The Unbearable Weight of Massive Talent review - a very funny meta-comedy | reviews, news & interviews
The Unbearable Weight of Massive Talent review - a very funny meta-comedy
The Unbearable Weight of Massive Talent review - a very funny meta-comedy
Nicolas Cage is delightful in self-ironicising mode
At a well-attended London press screening of The Unbearable Weight of Massive Talent, there were, as might be expected, knowing chortles from Nicolas Cage-oscenti when specific films from his canon were either inserted or referenced – there were at least 18 of them listed in the closing credits from the hundred or so he has made in total.

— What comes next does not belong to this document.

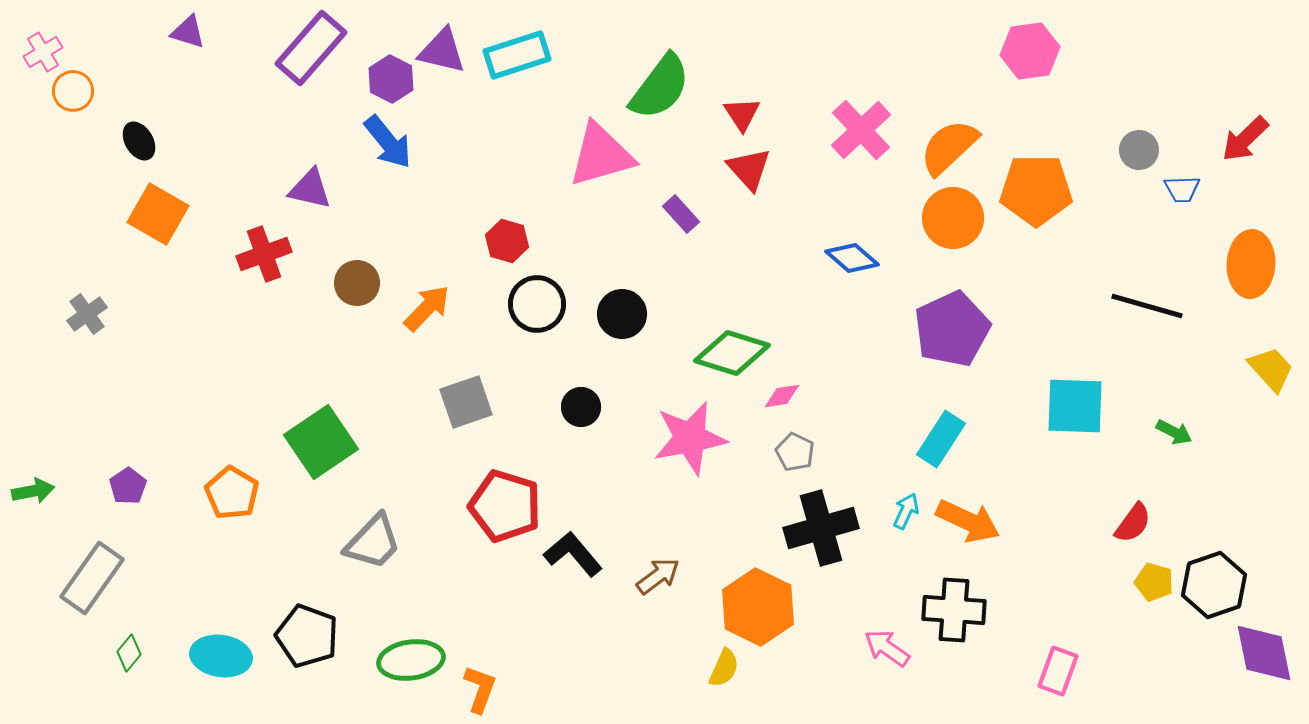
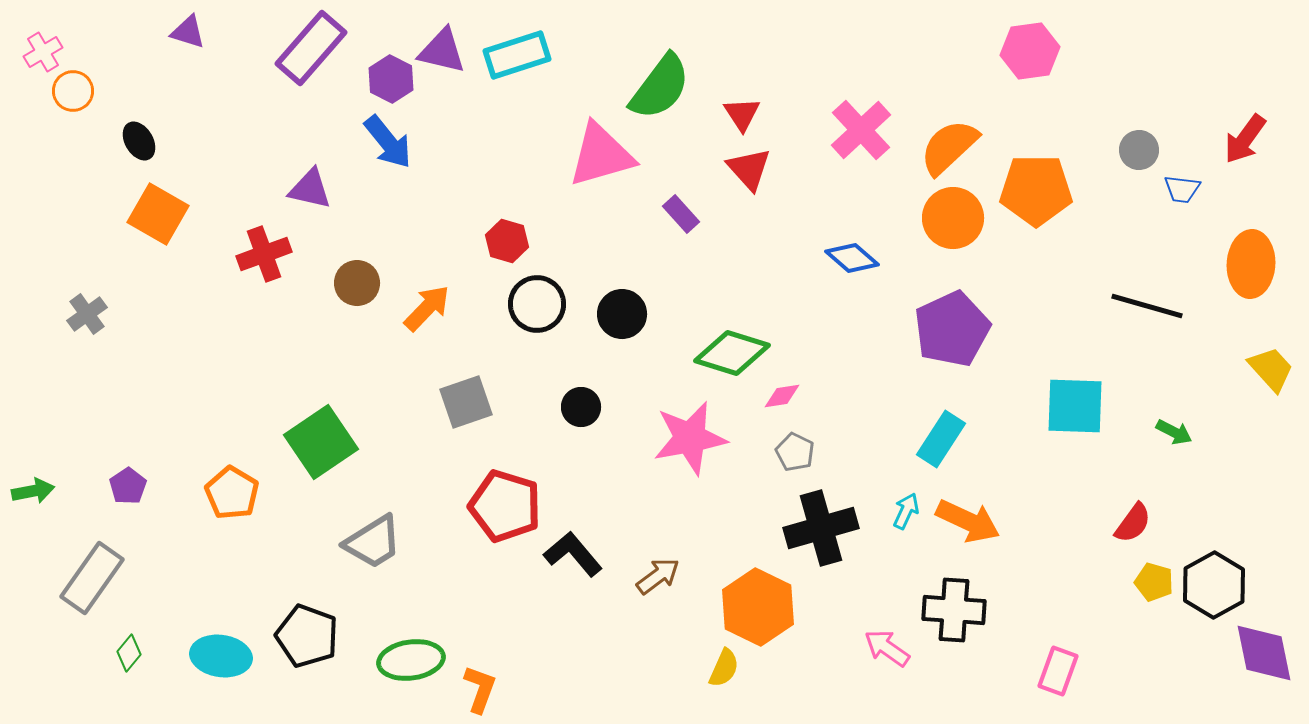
red arrow at (1245, 139): rotated 10 degrees counterclockwise
blue trapezoid at (1182, 189): rotated 9 degrees clockwise
gray trapezoid at (373, 542): rotated 14 degrees clockwise
black hexagon at (1214, 585): rotated 10 degrees counterclockwise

And yet the appeal of this action comedy is far more general than that. The script, by director Tom Gormican and Kevin Etten, definitely has enough comic intent – and our hero himself has enough self-ironicising lightness – to propel a compulsively switchbacking wacko plot and win the viewer over.
The central character "Nic Cage" is a fictionalised version of Cage himself (a “highly neurotic anxiety-ridden version of me” as the star has called him in interviews). For the purposes of the plot, he accepts an invitation to appear at the birthday bash of an obsessed – and puppyishly adoring – superfan Javi Gutierrez, played by Game of Thrones' Pedro Pascal. Cage then finds out that this fan is, according to the CIA, a dangerous criminal. So a pair of CIA agents (Tiffany Haddish and Ike Barinholtz) recruit him. Cue “action comedy” with a host of special effects.
Unbearable Weight is very “meta”. Nearly 50 years have now passed since Truffaut’s Day for Night (and for that matter Jonathan Culler’s Structuralist Poetics), and here we are again with a film which has a lot to say about films and filmmaking – with bells on. It turns out that Gutierrez isn't really hosting a party at all, but wants to make a film with Cage in it. And the meta-devices keep surfacing, such as the summoning up of “Nic”, a beardless alter ego, also played by Cage, who appears for the occasional sports car ride or dust-up or feisty interior monologue (pictured below, Pascal and Cage).
The chemistry between the two lead characters and unlikely buddies works well throughout, as does Cage’s interaction with his fictionalised family. His eye-rolling, seen-it-all-before wife Olivia is a great role for Catastrophe’s Sharon Horgan. Their daughter Addy, played by Lily Mo Sheen, the real-life daughter of Kate Beckinsale and Michael Sheen, is a lively role that allows Cage to show some well-observed takes on the challenge of being a dad (pictured below, Horgan, Sheen, and Cage).
An interesting question here is whether Cage will add to his fan base with this movie. The answer is yes, but only up to a point. Perhaps the problem with Cage is that whereas he is a totally engaging actor, it will only be the obsessive fan who wants to see him in every cinematic context he chooses to inhabit.
I can only speak for myself. I certainly enjoyed The Unbearable Weight of Massive Talent. But, seriously, will it make me want to seek out Cage's 2023 offering, Renfield, a Dracula-based “dark fantasy horror-comedy”? Er, not a chance.